De todo modo, há um sentido mais profundo, que conduz ao Brasil de hoje, em recordar a morte do Vlado. Para tal, é preciso evitar de saída a tentação de dizer que ele se imolou por suas convicções, ou qualquer coisa parecida com esse clichê, razão pela qual os brasileiros defensores da democracia, dos direitos humanos e da justiça social deveriam reverenciar o seu nome.

O que se deve reverenciar, além da integridade que era a sua segunda natureza, são os motivos pelos quais ele queria viver – no Brasil. Podendo ficar em Londres, para onde se mudara com a mulher e onde nasceram os seus filhos, resolveu voltar, em plena ditadura, porque acreditava que poderia fazer algo melhor do que meramente ‘consumir cultura’, como escrevia aos amigos.

O plano de vôo do jornalista, cineasta e criador cultural Vlado Herzog era orientado por um compromisso denso e angustiado com a divulgação da verdade, como instrumento de mudança social. E esse compromisso era a outra face de sua rara capacidade de sentir compaixão – e não menor indignação com os motivos aos quais respondia o seu temperamento compassivo.

Trabalhar com a propagação da verdade, para ele, tinha duas finalidades entrelaçadas: abrir uma brecha na muralha de exaltação patriótica que o regime do fascistizante ‘Brasil, ame-o ou deixe-o’ impunha ao grosso da população, graças ao seu controle absoluto sobre a mídia eletrônica; e ajudá-la a entender porque a economia ía bem, mas ela ía mal.

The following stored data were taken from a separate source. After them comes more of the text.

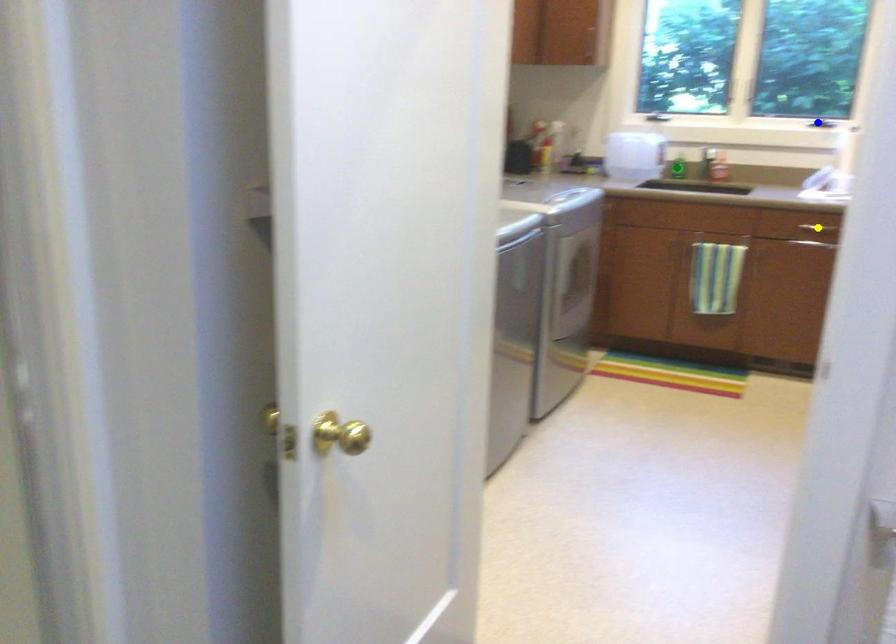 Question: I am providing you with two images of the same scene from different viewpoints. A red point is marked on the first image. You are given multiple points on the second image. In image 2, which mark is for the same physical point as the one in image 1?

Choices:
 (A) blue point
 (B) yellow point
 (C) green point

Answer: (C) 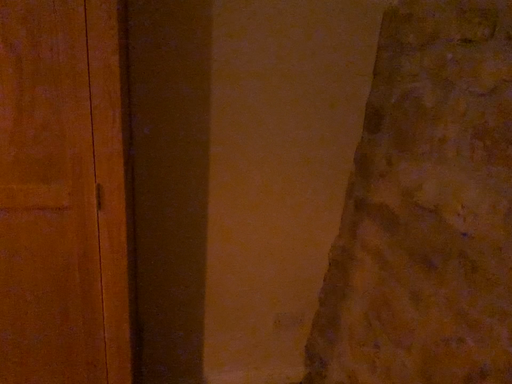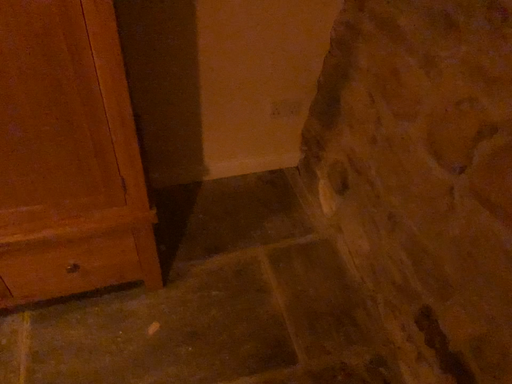 Question: How did the camera likely rotate when shooting the video?

Choices:
 (A) rotated upward
 (B) rotated downward

Answer: (B) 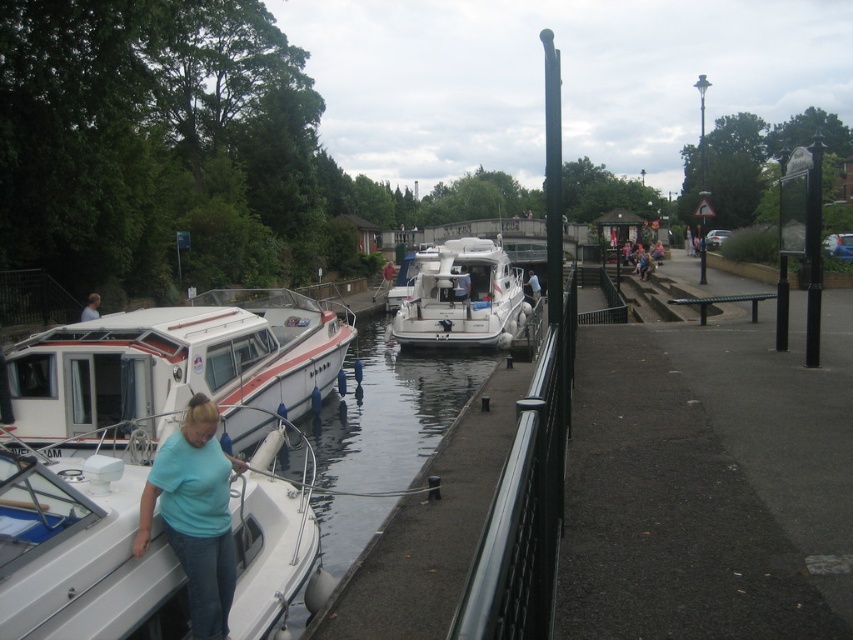 You are standing on the dock and want to reach a specific point marked at coordinates point [264,496]. If your current position is 10 feet away from that point, how much farther do you need to walk to reach it?

The distance of point [264,496] from viewer is 21.87 feet. Since you are already 10 feet away from it, you need to walk an additional 11.87 feet to reach the point.

From the picture: You are standing at the point labeled as point (82,552) in the image. What object are you closest to?

The point (82,552) corresponds to the white glossy boat at lower left, so you are closest to the white glossy boat at lower left.

You are standing on the dock and see both the white glossy boat at lower left and the white glossy boat at left. Which boat is positioned closer to the water surface?

The white glossy boat at lower left is positioned closer to the water surface because it is located below the white glossy boat at left. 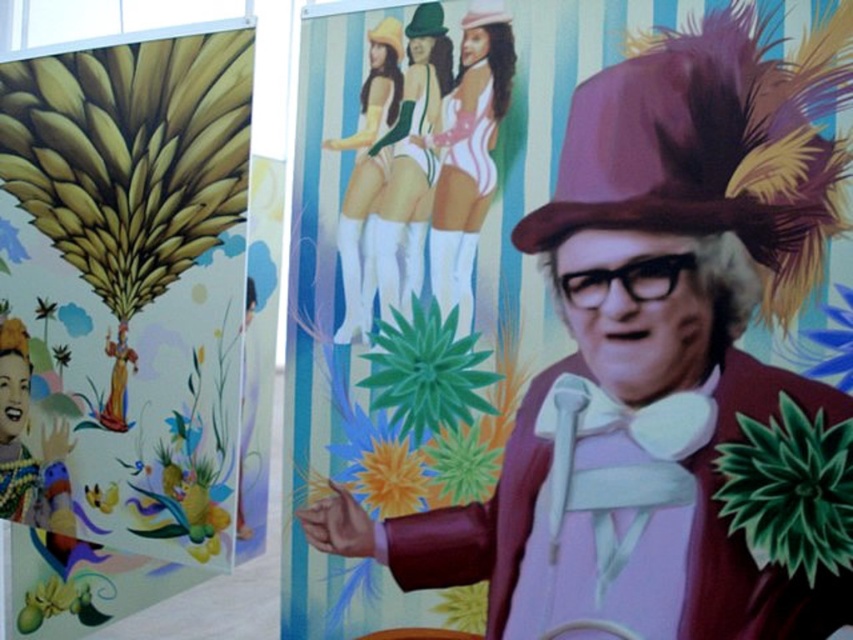 Question: Which point appears farthest from the camera in this image?

Choices:
 (A) (583, 124)
 (B) (469, 173)

Answer: (B)

Question: Can you confirm if gold leaf mural at left is positioned above matte pink swimsuit at center?

Choices:
 (A) no
 (B) yes

Answer: (A)

Question: Does matte pink swimsuit at center appear on the left side of smooth green dress at center?

Choices:
 (A) yes
 (B) no

Answer: (B)

Question: Can you confirm if matte burgundy coat at center is bigger than green fabric dress at center?

Choices:
 (A) yes
 (B) no

Answer: (A)

Question: Which point is closer to the camera taking this photo?

Choices:
 (A) (637, 288)
 (B) (408, 182)
 (C) (374, 36)
 (D) (471, 216)

Answer: (A)

Question: Which is farther from the gold leaf mural at left?

Choices:
 (A) matte burgundy coat at center
 (B) matte pink swimsuit at center
 (C) green fabric dress at center

Answer: (A)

Hoje, a mídia eletrônica é mais crítica do que nunca. Não há presos políticos, mas a tortura é rotina. E, entra governo, sai governo, nada tira do Brasil a condição de só não ser mais desigual do que quatro pseudo-Estados africanos. Porque parecem inamovíveis os mecanismos que perpetuam a iniquidade brasileira.

Eis, afinal, onde a memória do Vlado se encontra com o País de 2005 que o indignaria não menos do que o de há 30 anos. E eis para que serve lembrá-lo: para que não esqueçamos de nos indignar.

Luiz Weis é jornalista’



Paulo Markun

‘Vladimir Herzog, 30 anos agora’, copyright O Estado de S. Paulo, 9/10/05

‘No início da década de 70, com os grupos de extrema esquerda dizimados ou recolhidos, o diminuto e ilegal Partido Comunista Brasileiro tornou-se o alvo preferencial da repressão – com o aval do presidente Ernesto Geisel. Considerado pelos órgãos de segurança como ‘o maior perigo para as instituições democráticas’ e o grupo mais eficiente na política de acumulação de forças, o PCB entrou na linha de tiro do regime militar. Em menos de dois anos, 12 de seus dirigentes foram assassinados sob tortura e centenas de militantes foram seqüestrados, presos e processados.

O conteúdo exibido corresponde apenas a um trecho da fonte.